— Exercise instructions —
A line belongs in the answer only if it contains the word "Alburquerque"; copy every such line from the listing below.
>>>
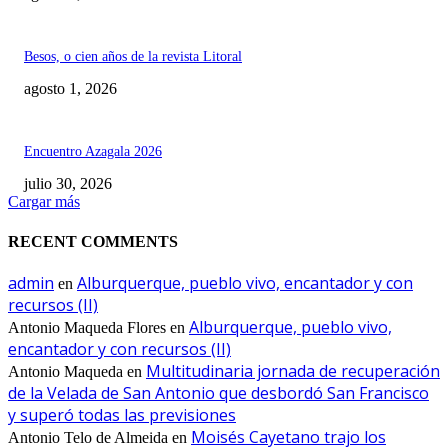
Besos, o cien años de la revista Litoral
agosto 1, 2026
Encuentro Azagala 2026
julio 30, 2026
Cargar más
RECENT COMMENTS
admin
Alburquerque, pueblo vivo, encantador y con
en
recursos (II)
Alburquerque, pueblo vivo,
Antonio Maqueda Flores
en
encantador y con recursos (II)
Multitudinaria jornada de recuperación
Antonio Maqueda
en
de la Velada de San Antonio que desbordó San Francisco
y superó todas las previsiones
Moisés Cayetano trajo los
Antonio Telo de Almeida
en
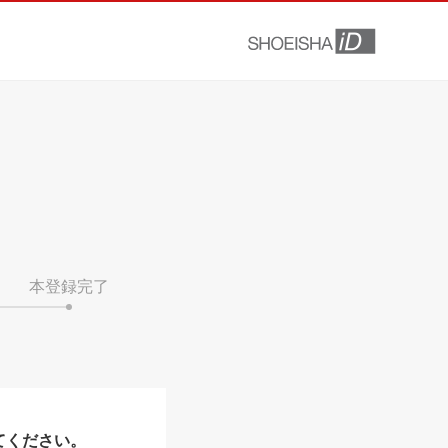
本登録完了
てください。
<<<
>>>
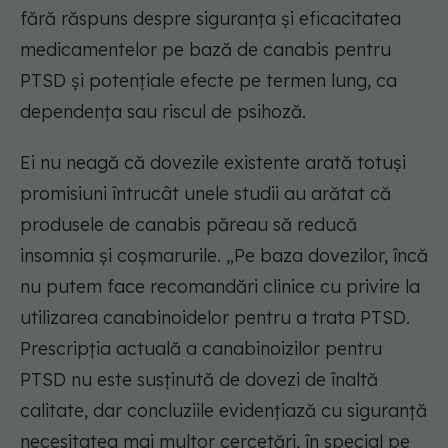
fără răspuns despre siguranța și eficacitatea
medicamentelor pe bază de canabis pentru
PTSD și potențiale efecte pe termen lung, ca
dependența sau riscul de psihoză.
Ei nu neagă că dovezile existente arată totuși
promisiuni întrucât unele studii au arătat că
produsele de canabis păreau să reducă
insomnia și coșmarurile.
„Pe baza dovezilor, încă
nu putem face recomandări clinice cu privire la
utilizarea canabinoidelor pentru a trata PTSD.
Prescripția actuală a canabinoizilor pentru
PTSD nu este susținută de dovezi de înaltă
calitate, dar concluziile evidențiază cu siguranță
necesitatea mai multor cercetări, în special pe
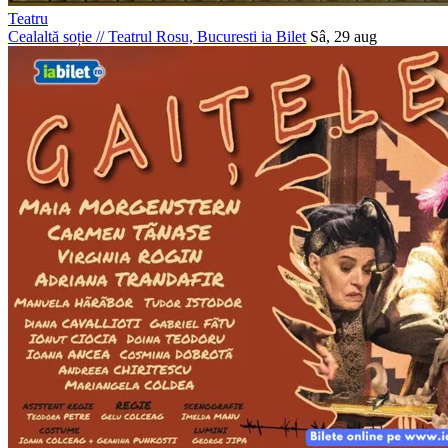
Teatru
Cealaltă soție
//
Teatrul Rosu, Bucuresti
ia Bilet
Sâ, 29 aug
<<<
— Solved problem —
Alburquerque, pueblo vivo, encantador y con
Alburquerque, pueblo vivo,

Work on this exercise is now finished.